Adesso, invece, «con le scene di volo abbiamo creato qualcosa che scoprirete di non avere mai visto prima. Abbiamo mostrato al cast come si vola sui caccia, e ai più abili piloti del mondo come si fanno i film». Al di là della spettacolarità, però, «non c’è solo azione, è una vicenda umana che ti coinvolge, ti diverte, ti commuove. È un film sulla famiglia, sull’amicizia, sul sacrificio, sul prezzo degli errori».
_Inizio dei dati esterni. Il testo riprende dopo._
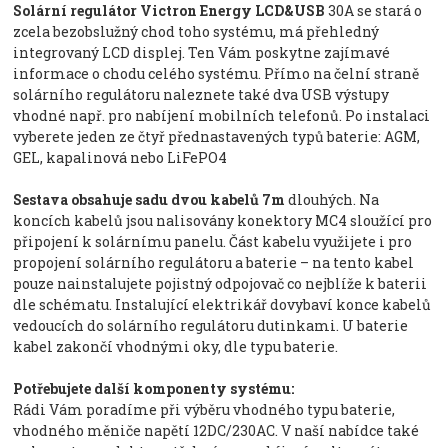
Solární regulátor Victron Energy LCD&USB
30A se stará o
zcela bezobslužný chod toho systému, má přehledný
integrovaný LCD displej. Ten Vám poskytne zajímavé
informace o chodu celého systému. Přímo na čelní straně
solárního regulátoru naleznete také dva USB výstupy
vhodné např. pro nabíjení mobilních telefonů. Po instalaci
vyberete jeden ze čtyř přednastavených typů baterie: AGM,
GEL, kapalinová nebo LiFePO4
Sestava obsahuje sadu dvou kabelů 7m
dlouhých. Na
koncích kabelů jsou nalisovány konektory MC4 sloužící pro
připojení k solárnímu panelu. Část kabelu využijete i pro
propojení solárního regulátoru a baterie – na tento kabel
pouze nainstalujete pojistný odpojovač co nejblíže k baterii
dle schématu. Instalující elektrikář dovybaví konce kabelů
vedoucích do solárního regulátoru dutinkami. U baterie
kabel zakončí vhodnými oky, dle typu baterie.
Potřebujete další komponenty systému:
Rádi Vám poradíme při výběru vhodného typu baterie,
vhodného měniče napětí 12DC/230AC. V naší nabídce také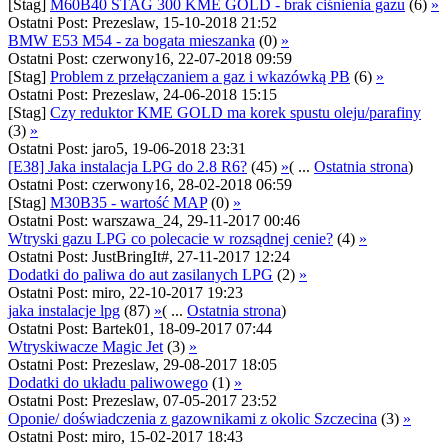
[Stag]
M60B40 STAG 300 KME GOLD - brak ciśnienia gazu
(6)
»
Ostatni Post: Prezeslaw, 15-10-2018 21:52
BMW E53 M54 - za bogata mieszanka
(0)
»
Ostatni Post: czerwony16, 22-07-2018 09:59
[Stag]
Problem z przełączaniem a gaz i wkazówką PB
(6)
»
Ostatni Post: Prezeslaw, 24-06-2018 15:15
[Stag]
Czy reduktor KME GOLD ma korek spustu oleju/parafiny
(3)
»
Ostatni Post: jaro5, 19-06-2018 23:31
[E38] Jaka instalacja LPG do 2.8 R6?
(45)
»
( ...
Ostatnia strona
)
Ostatni Post: czerwony16, 28-02-2018 06:59
[Stag]
M30B35 - wartość MAP
(0)
»
Ostatni Post: warszawa_24, 29-11-2017 00:46
Wtryski gazu LPG co polecacie w rozsądnej cenie?
(4)
»
Ostatni Post: JustBringIt#, 27-11-2017 12:24
Dodatki do paliwa do aut zasilanych LPG
(2)
»
Ostatni Post: miro, 22-10-2017 19:23
jaka instalacje lpg
(87)
»
( ...
Ostatnia strona
)
Ostatni Post: Bartek01, 18-09-2017 07:44
Wtryskiwacze Magic Jet
(3)
»
Ostatni Post: Prezeslaw, 29-08-2017 18:05
Dodatki do układu paliwowego
(1)
»
Ostatni Post: Prezeslaw, 07-05-2017 23:52
Oponie/ doświadczenia z gazownikami z okolic Szczecina
(3)
»
Ostatni Post: miro, 15-02-2017 18:43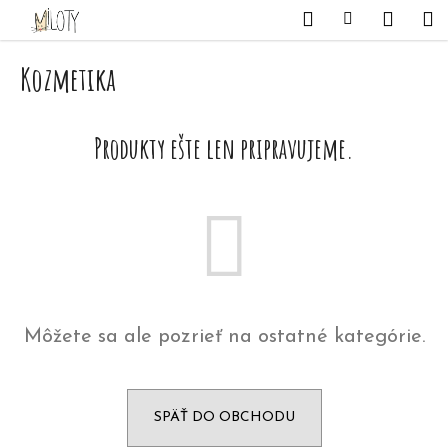
K
Prejsť
Hľadať
Nákupný
Me
Prihlásenie
na
o
obsah
Späť
Späť
košík
š
Kozmetika
í
Č
k
o
Produkty ešte len pripravujeme.
p
o
t
r
e
b
Môžete sa ale pozrieť na ostatné kategórie.
u
j
e
SPÄŤ DO OBCHODU
t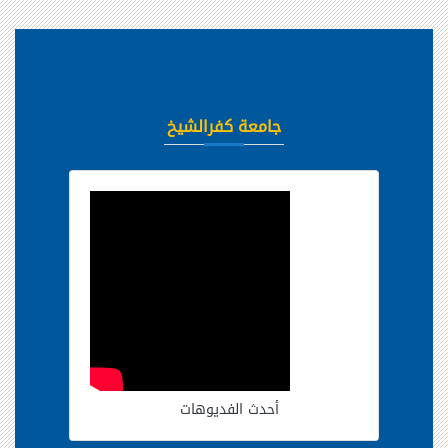
جامعة كفرالشيخ
أحدث الفديوهات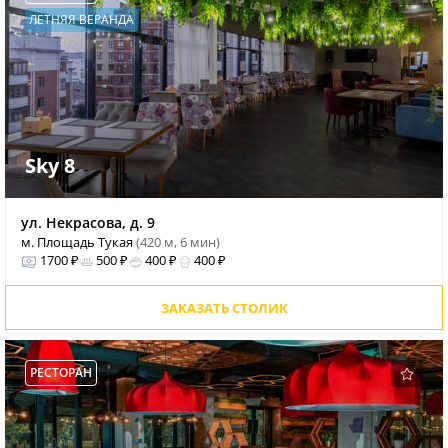
ЛЕТНЯЯ ВЕРАНДА
Sky 8
ул. Некрасова, д. 9
м. Площадь Тукая
(420 м, 6 мин)
1700 ₽
500 ₽
400 ₽
400 ₽
ЗАКАЗАТЬ СТОЛИК
РЕСТОРАН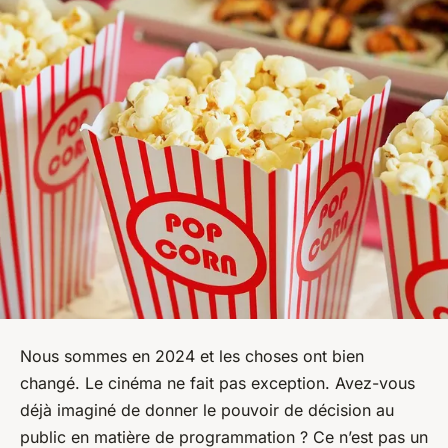
Nous sommes en 2024 et les choses ont bien
changé. Le cinéma ne fait pas exception. Avez-vous
déjà imaginé de donner le pouvoir de décision au
public en matière de programmation ? Ce n’est pas un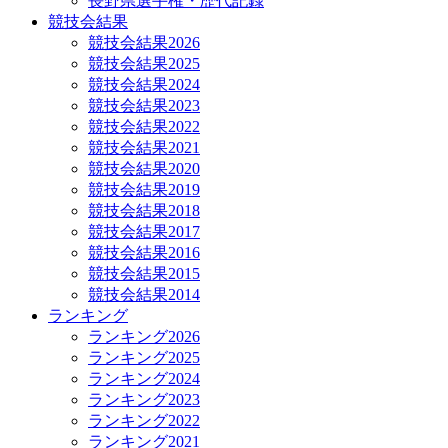
長野県選手権・歴代記録
競技会結果
競技会結果2026
競技会結果2025
競技会結果2024
競技会結果2023
競技会結果2022
競技会結果2021
競技会結果2020
競技会結果2019
競技会結果2018
競技会結果2017
競技会結果2016
競技会結果2015
競技会結果2014
ランキング
ランキング2026
ランキング2025
ランキング2024
ランキング2023
ランキング2022
ランキング2021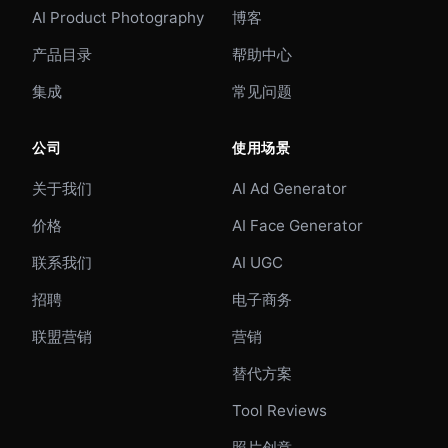
AI Product Photography
博客
产品目录
帮助中心
集成
常见问题
公司
使用场景
关于我们
AI Ad Generator
价格
AI Face Generator
联系我们
AI UGC
招聘
电子商务
联盟营销
营销
替代方案
Tool Reviews
照片创意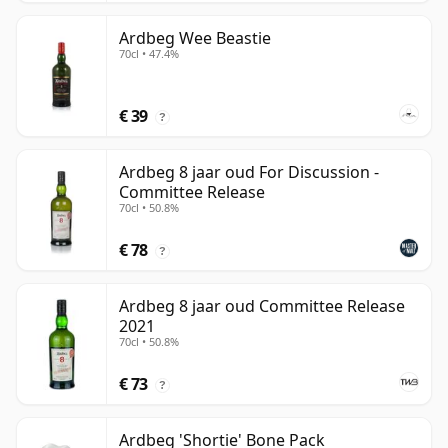
Ardbeg Wee Beastie
70cl • 47.4%
€ 39
?
Ardbeg 8 jaar oud For Discussion -
Committee Release
70cl • 50.8%
€ 78
?
Ardbeg 8 jaar oud Committee Release
2021
70cl • 50.8%
€ 73
?
Ardbeg 'Shortie' Bone Pack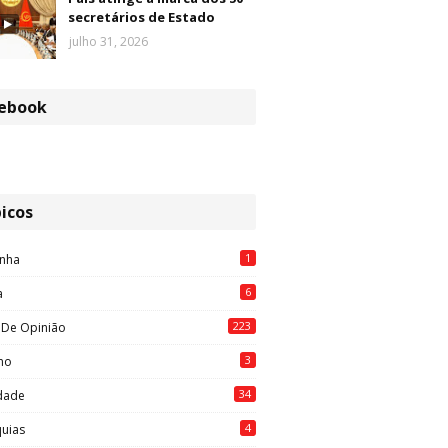
secretários de Estado
julho 31, 2026
ebook
icos
1
nha
6
a
223
 De Opinião
3
mo
34
idade
4
quias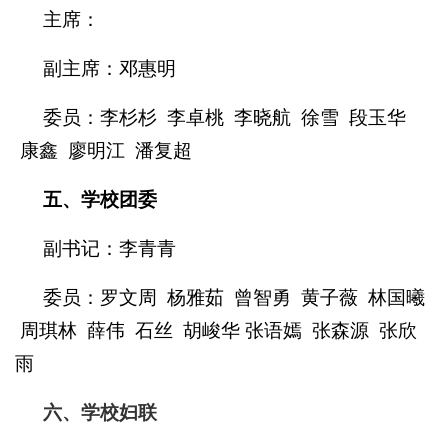
主席：
副主席：邓惠明
委员：李杉杉 李卓桃 李晓航 徐雪 段玉华
康鑫 廖明江 潘复超
五、学校团委
副书记：李青青
委员：罗文周 杨雅茹 曾智勇 黄子薇 林国曦
周琪林 薛伟 石丝 胡峻华 张语嫣 张森源 张欣
雨
六、学校妇联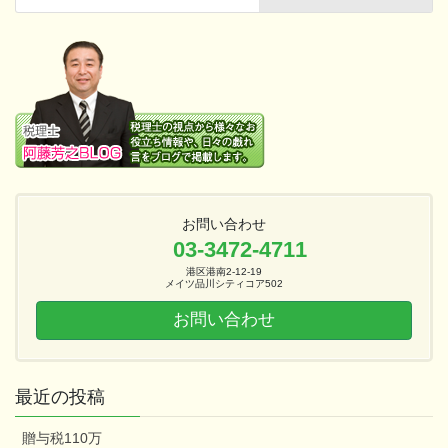
お問い合わせ
03-3472-4711
港区港南2-12-19
メイツ品川シティコア502
お問い合わせ
最近の投稿
贈与税110万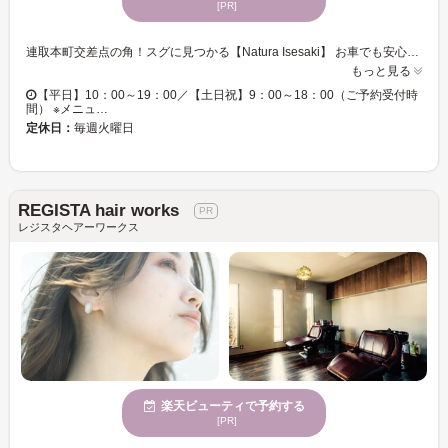
[PR]
連取本町交差点の角！スグに見つかる【Natura Isesaki】 お車でも安心、駐車場25台完備。来店時にホッと安心して頂ける内装にこだわり、店内はウッド調の落ち着いた空間に。＜お子様連れ☆男性歓迎＞だから、ファミリーでも通っていただけます◎ ＜カラースペシャリスト在籍！確かな技術で思い通りの仕上がりへ＞ 流行のカラーはもちろん、自分に合うカラーのご相談も是非！！お客様のイメージやライフスタイルに合わせた、ピッタリの色をご提案いたします。豊富な種類からあなただけのカラーを見つけましょう☆ ＜カットもお任せ！メンズカットも得意★＞ 濡れた状態（ウエットカット）と乾いた状態（ドライカット）を使い分けるカット技術。毎日のお手入れがとっても楽になります。自然な仕上がり、だけど周りと差がつくワンランク上のスタイルを♪ 《Natura Isesaki》があなたの“自分スタイル”叶えます！
もっと見る
【平日】10：00～19：00／【土日祝】9：00～18：00（ご予約受付時
間） ※メニュ…
定休日：
毎週火曜日
REGISTA hair works
レジスタヘアーワークス
楽天ビューティで予約する
[PR]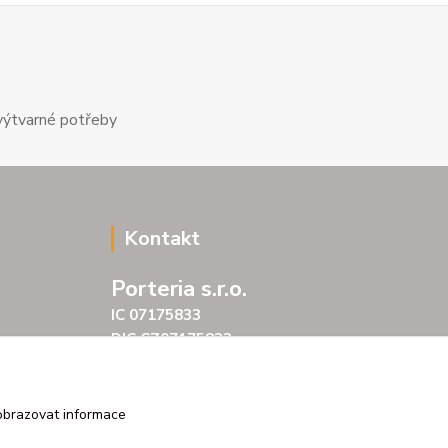
výtvarné potřeby
Kontakt
Porteria s.r.o.
IC 07175833
DIC CZ07175833
Šarochova 103/18
25001 Brandýs nad Labem
tel. +420 604272889
obrazovat informace
email profitpsa@email.cz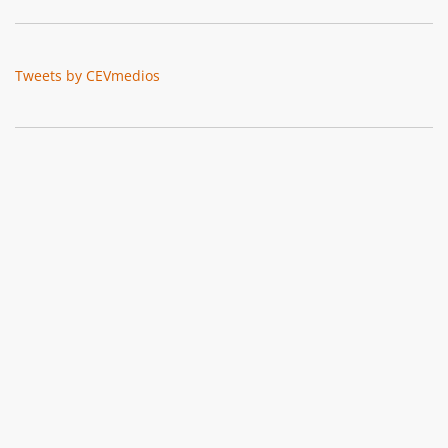
Tweets by CEVmedios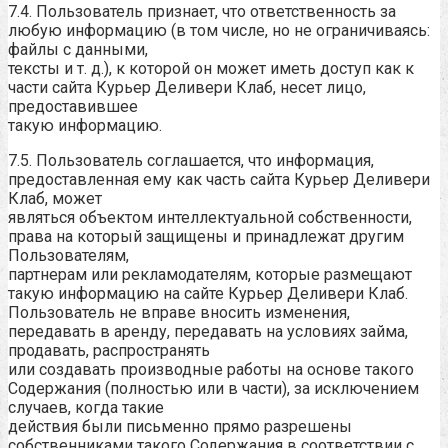
7.4. Пользователь признает, что ответственность за
любую информацию (в том числе, но не ограничиваясь:
файлы с данными,
тексты и т. д.), к которой он может иметь доступ как к
части сайта Курьер Деливери Клаб, несет лицо,
предоставившее
такую информацию.
7.5. Пользователь соглашается, что информация,
предоставленная ему как часть сайта Курьер Деливери
Клаб, может
являться объектом интеллектуальной собственности,
права на который защищены и принадлежат другим
Пользователям,
партнерам или рекламодателям, которые размещают
такую информацию на сайте Курьер Деливери Клаб.
Пользователь не вправе вносить изменения,
передавать в аренду, передавать на условиях займа,
продавать, распространять
или создавать производные работы на основе такого
Содержания (полностью или в части), за исключением
случаев, когда такие
действия были письменно прямо разрешены
собственниками такого Содержания в соответствии с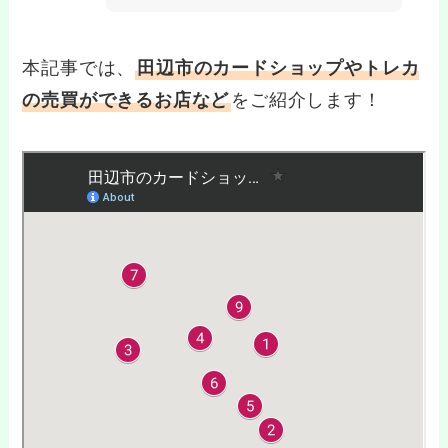
本記事では、
田辺市のカードショップやトレカ
の売買ができるお店など
をご紹介します！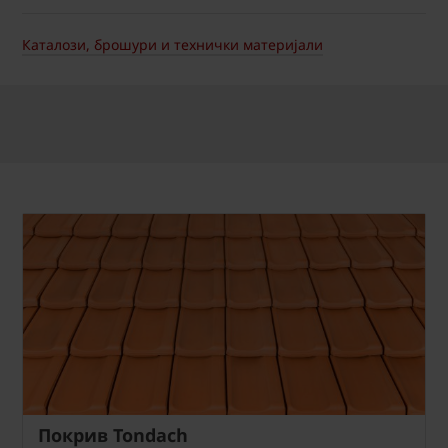
Каталози, брошури и технички материјали
Покрив Tondach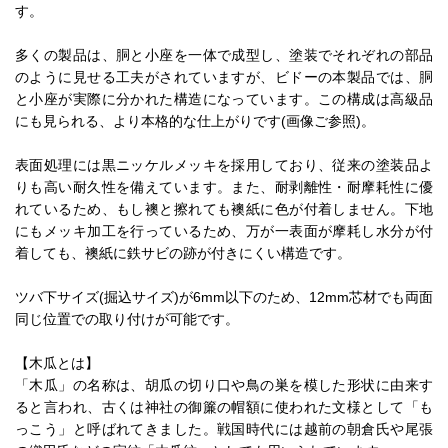
す。
多くの製品は、胴と小座を一体で成型し、塗装でそれぞれの部品
のように見せる工夫がされていますが、ビドーの本製品では、胴
と小座が実際に分かれた構造になっています。この構成は高級品
にも見られる、より本格的な仕上がりです(画像ご参照)。
表面処理には黒ニッケルメッキを採用しており、従来の塗装品よ
りも高い耐久性を備えています。また、耐剥離性・耐摩耗性に優
れているため、もし襖と擦れても襖紙に色が付着しません。下地
にもメッキ加工を行っているため、万が一表面が摩耗し水分が付
着しても、襖紙に鉄サビの跡が付きにくい構造です。
ツバ下サイズ(掘込サイズ)が6mm以下のため、12mm芯材でも両面
同じ位置での取り付けが可能です。
【木瓜とは】
「木瓜」の名称は、胡瓜の切り口や鳥の巣を模した形状に由来す
ると言われ、古くは神社の御簾の帽額に使われた文様として「も
っこう」と呼ばれてきました。戦国時代には越前の朝倉氏や尾張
In Maverick, come nel primo film, c’è anche posto per l’amore, questa volta impersonato da Jennifer Connelly nel ruolo di una vecchia fiamma del pilota che sembra riuscire a fargli mettere qualche radice a terra. Amore e radici che non ha Tom Cruise. Incredibile ma vero, l’attore risulta non avere una compagna da tanto tempo. A parte una breve storia, non si sa se effettiva o promozionale, con la collega di Mission: Impossible 7 Hayley Atwell, è dal divorzio da Katie Holmes, dieci anni fa, che la sua vita sentimentale sembra congelata.

Troppo lavoro? Troppo coinvolgimento con Scientology, da cui sono scappate le ex mogli Holmes e Nicole Kidman? Chissà. Aspettative troppo alte? Beh, stare con uno il cui mantra è: «Non smetto mai di spingermi oltre: so che la perfezione assoluta non è ottenibile, ma non significa che non la si possa cercare» può rendere più facile essere il suo pubblico in sala che la sua compagna a casa. Dunque, meglio applaudirlo che amarlo?